(RECORDS FOR THIS EXERCISE Opens)
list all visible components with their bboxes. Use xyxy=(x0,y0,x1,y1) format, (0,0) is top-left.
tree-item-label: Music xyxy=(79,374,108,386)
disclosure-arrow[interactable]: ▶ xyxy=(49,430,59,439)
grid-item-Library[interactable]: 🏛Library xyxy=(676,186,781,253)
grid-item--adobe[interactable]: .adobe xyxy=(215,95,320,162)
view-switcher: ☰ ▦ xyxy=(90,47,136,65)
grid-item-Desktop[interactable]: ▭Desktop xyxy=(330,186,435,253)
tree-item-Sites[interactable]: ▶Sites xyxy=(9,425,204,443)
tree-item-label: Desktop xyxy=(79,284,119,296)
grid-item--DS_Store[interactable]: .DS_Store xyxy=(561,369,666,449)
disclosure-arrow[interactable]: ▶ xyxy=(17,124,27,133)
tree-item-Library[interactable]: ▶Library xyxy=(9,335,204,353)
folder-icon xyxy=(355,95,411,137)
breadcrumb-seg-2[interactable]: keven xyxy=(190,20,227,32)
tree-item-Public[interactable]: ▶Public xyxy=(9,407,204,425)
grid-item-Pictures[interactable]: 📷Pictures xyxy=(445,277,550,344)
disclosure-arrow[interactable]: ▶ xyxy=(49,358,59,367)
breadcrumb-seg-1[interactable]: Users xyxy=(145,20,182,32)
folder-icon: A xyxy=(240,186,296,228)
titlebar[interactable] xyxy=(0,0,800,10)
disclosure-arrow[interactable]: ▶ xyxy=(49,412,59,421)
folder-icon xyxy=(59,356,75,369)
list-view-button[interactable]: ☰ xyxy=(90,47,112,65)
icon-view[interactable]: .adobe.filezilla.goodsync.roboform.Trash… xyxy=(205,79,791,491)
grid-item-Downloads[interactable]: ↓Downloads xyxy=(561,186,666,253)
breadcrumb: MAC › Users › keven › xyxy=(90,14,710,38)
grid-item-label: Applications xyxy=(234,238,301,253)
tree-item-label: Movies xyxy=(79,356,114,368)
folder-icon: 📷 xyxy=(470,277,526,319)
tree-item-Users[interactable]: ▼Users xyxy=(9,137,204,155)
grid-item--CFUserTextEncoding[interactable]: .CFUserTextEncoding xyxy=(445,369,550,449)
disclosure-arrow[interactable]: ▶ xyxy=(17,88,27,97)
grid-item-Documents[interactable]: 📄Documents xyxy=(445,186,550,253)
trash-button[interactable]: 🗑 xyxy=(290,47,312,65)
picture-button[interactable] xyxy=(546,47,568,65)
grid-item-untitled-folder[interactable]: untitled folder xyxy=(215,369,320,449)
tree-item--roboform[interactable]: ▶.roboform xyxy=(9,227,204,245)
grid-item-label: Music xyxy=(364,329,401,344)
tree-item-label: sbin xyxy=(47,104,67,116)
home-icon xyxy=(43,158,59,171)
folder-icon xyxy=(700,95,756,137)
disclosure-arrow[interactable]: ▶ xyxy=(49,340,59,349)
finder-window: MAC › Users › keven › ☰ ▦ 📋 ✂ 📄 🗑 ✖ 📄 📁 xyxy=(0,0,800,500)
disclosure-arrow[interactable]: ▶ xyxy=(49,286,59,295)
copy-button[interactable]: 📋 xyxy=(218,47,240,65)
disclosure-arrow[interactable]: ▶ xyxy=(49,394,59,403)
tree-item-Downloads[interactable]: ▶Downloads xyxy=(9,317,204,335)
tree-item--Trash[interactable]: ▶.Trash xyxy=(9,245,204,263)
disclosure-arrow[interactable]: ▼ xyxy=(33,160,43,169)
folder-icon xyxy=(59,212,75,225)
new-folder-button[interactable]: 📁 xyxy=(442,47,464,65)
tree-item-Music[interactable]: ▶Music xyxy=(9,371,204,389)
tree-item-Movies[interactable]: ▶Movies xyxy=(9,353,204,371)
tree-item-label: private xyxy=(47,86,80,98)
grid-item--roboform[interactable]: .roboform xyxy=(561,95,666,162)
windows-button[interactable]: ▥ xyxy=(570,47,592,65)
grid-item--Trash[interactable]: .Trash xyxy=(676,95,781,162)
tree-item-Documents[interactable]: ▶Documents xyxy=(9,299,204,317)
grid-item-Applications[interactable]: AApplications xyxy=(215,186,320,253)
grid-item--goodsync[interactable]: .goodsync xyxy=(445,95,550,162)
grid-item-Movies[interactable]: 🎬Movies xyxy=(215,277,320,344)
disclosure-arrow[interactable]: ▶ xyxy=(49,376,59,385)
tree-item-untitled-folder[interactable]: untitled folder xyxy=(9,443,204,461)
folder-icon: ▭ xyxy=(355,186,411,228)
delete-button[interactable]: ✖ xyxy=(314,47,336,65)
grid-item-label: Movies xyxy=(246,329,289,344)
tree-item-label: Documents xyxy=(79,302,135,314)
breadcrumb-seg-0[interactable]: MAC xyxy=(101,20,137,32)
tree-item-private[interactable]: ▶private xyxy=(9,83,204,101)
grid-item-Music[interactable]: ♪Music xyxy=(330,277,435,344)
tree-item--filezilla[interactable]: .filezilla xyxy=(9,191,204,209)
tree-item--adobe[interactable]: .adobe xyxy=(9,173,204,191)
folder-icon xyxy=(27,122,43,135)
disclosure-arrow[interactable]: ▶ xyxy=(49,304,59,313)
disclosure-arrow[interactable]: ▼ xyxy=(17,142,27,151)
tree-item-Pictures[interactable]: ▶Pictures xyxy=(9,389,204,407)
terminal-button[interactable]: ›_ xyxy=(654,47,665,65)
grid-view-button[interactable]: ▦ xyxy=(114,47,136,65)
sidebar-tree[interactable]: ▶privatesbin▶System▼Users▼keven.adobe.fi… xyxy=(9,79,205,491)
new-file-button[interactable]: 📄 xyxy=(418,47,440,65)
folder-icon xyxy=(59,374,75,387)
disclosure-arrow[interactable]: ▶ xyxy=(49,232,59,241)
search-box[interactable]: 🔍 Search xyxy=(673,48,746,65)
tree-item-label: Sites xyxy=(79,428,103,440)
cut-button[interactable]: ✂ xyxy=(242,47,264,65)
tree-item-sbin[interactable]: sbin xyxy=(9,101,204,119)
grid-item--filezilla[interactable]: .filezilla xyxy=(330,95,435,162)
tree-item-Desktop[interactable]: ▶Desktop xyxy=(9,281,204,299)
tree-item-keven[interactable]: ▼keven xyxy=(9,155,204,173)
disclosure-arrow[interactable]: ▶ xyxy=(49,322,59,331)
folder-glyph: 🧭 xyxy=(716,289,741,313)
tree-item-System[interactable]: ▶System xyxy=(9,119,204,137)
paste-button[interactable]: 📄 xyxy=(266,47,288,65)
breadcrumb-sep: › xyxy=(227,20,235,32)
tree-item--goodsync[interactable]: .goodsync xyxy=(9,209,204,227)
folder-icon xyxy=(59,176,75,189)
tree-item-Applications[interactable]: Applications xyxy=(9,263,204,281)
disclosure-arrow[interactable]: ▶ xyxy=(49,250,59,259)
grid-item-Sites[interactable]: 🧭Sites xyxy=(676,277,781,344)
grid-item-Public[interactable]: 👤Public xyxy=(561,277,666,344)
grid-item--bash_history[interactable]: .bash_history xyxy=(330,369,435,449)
(RECORDS FOR THIS EXERCISE Closes)
## PROBLEM DETAILS
From the data above, gather every line that includes the word "goodsync".

## TASK OUTPUT
icon-view[interactable]: .adobe.filezilla.goodsync.roboform.Trash… xyxy=(205,79,791,491)
grid-item--goodsync[interactable]: .goodsync xyxy=(445,95,550,162)
tree-item--goodsync[interactable]: .goodsync xyxy=(9,209,204,227)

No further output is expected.